Did I mention this was our anniversary trip?
Which, dear readers, means that I was (somewhat) less worried about the noise being made in the hall, and more concerned about any noise we made being heard clearly in the lobby. To make matters even more disturbing, the afternoon/night manager was an older Polish man, maybe 55 or 60, who sat at the desk with his 14-year-old son across from him. That places the son directly in front of our room. Like, we would hit him if we opened the door too quickly. I am not making this up. They mostly spoke to each other in Polish and it seemed as if the dad was helping his son with homework the lion's share of the time.
My wife and I contemplated the reality and potentially calamity of having anniversary sex that would actively double as this kid's home-schooled version of sex education. I can't emphasize how close these people are to our room. They wouldn't hear the faint unmistakable sounds of a couple having sex: Grunts, bed squeaks, the occasional scream or yelp. No, they would hear every syllable of dialogue. Every slip, every slide, every grab. It would be the opposite of Pay-Per-View. It would be paying to be viewed.

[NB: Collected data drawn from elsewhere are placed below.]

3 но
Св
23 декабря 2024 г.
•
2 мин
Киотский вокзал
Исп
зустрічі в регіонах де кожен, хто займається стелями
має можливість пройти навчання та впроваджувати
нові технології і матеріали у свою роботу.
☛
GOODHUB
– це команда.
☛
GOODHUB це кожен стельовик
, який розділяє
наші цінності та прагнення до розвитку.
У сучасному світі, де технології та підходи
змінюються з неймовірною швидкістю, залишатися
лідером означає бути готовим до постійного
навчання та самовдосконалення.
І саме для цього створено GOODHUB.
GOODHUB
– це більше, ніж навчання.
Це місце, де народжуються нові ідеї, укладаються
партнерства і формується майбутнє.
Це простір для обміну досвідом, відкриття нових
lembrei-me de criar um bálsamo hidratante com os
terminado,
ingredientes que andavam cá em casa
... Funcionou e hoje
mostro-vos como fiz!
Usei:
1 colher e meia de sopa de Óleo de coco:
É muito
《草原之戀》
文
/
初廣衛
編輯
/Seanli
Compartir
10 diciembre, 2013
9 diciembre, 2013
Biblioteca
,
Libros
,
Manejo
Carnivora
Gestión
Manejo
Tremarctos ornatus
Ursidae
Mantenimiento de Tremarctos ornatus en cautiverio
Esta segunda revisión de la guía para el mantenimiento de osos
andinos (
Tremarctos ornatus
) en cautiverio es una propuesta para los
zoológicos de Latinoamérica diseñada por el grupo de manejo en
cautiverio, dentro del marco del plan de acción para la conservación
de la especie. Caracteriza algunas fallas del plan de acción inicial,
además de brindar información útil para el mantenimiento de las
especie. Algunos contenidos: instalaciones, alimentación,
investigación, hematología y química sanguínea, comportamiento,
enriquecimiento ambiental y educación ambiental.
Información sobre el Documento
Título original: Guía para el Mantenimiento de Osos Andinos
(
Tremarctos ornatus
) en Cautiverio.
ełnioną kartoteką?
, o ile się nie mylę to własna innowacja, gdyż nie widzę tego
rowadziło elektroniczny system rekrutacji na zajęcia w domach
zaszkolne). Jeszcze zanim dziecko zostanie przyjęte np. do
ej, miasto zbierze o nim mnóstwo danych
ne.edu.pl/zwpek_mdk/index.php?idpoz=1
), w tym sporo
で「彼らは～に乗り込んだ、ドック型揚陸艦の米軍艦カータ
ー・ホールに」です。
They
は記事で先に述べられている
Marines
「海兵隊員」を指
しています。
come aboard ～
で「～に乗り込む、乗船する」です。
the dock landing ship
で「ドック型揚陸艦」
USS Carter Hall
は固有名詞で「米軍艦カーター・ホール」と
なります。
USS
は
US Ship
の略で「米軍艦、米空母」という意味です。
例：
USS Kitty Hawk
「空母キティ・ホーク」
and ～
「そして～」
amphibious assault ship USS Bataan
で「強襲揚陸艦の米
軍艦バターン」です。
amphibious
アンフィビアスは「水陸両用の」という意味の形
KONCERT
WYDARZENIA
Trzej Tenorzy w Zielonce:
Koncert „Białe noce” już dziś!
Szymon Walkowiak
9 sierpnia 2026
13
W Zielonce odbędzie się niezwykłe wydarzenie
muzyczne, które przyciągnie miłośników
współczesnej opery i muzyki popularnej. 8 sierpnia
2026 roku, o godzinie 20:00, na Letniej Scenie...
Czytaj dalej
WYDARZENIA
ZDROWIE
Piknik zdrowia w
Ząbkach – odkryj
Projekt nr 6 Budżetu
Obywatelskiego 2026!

We temporarily put off the problem, as we were happy to have a place to throw our stuff before heading to the Sox matinee. And frankly, after a day in the sun and a night out on the town with an old friend, our getting-old ass's decided to get a "good" night's sleep Saturday night, and let Future Matt and Future Wife deal with this shit in the morning.
Which is exactly what I . . . well no. I took a shower in the morning. I had to wake up. As communicative as I am 98% of the day, I am equally unnecessarily hostile and argumentative post waking up and pre-coffee. So, yah, I took a shower.
What I meant to say was . . . Which is exactly what my wife did first thing the next morning while I was in the shower. Cause she's a boss and knows how to ask for reasonable requests nicely without passive aggressively insinuating that our current room is more of a "joke room" better utilized as a breakfast space for guests and not as a tourist terrarium for whichever guests are too introverted to ask to be moved. It was probably better she did the asking, in retrospect.
After settling in to our new room, I thanked my wife for her bravery in putting our weekend needs above her desire to not "cause problems." And then, like any loving couple on their anniversary, we had medium loud sex directly above the front desk and the amiable day manager.